Sunday, August 7, 2011

Pain... Wound... Scar....

All of a sudden it sinks in... In the middle of so many people I feel all alone... Too tired even just to analyze why things came to this. All I ever can think of is hoping everything would just stop. Wishing that when I sleep, I would just go on sleeping and not wake up anymore.

Just too tired.... Too broken... Is this midlife crisis already? No... Guess not... It's too early for that. I'm not even on my forties yet. Product of wrong decisions? Maybe. Entrusting everything to someone I thought would make me happy? Yes. Entrusting my life to the wrong person I guess.

A famous line in a movie keeps going through in my mind... "Mahal mo ba ako dahil kailangan mo ako o kailangan mo ako dahil mahal mo ako?" ( Do you love me because you need me or you need me because you love me?)

 Everything is all chaos now. Everything is blurred. I used to be always sure of my life, now I don't even know what life is. Its all dark. It's all pain. It's all resentment.

The saddest part of it, I have to face the day with a fake smile all along... As if nothing is wrong... That I live a perfect life.

Sometimes I want to just drown it all in a bottle of alcohol... I just drink til I'm too wasted to think about my sadness. So I could just sleep. But then, I would wake up in the middle of the night screaming. Tears falling down my face. This agony keeps haunting me.
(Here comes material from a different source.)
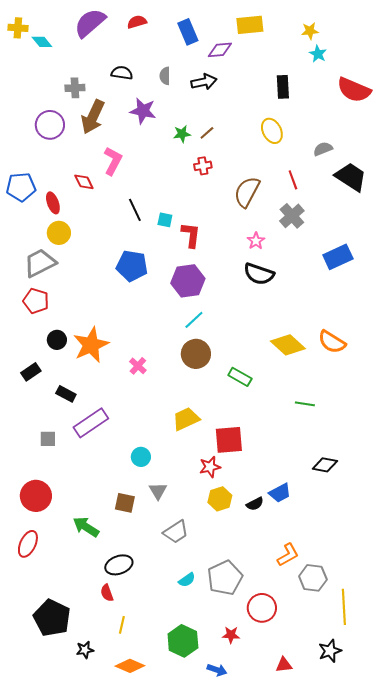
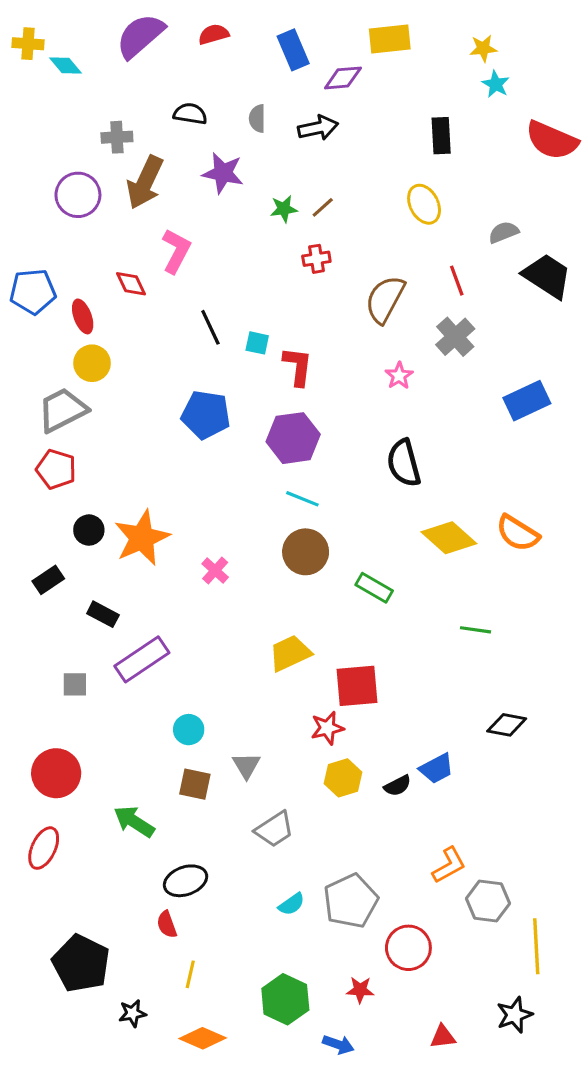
black semicircle: (259, 274) -> (404, 463), moved, turned 56
cyan line: (194, 320) -> (302, 499), turned 65
cyan circle: (141, 457) -> (189, 730), moved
A part of me says leave. I need yo find my happiness back so that I could rebuild my life. A part of me says stay. I need to give my life a second chance here...

But 14 years isn't enough yet? Fourteen long years of being in their shadow? For all those years it has always been about them. With me always being left and set aside. Is there any chance for them to realize my worth at all?

So tired of it all. Unappreciated. Unloved.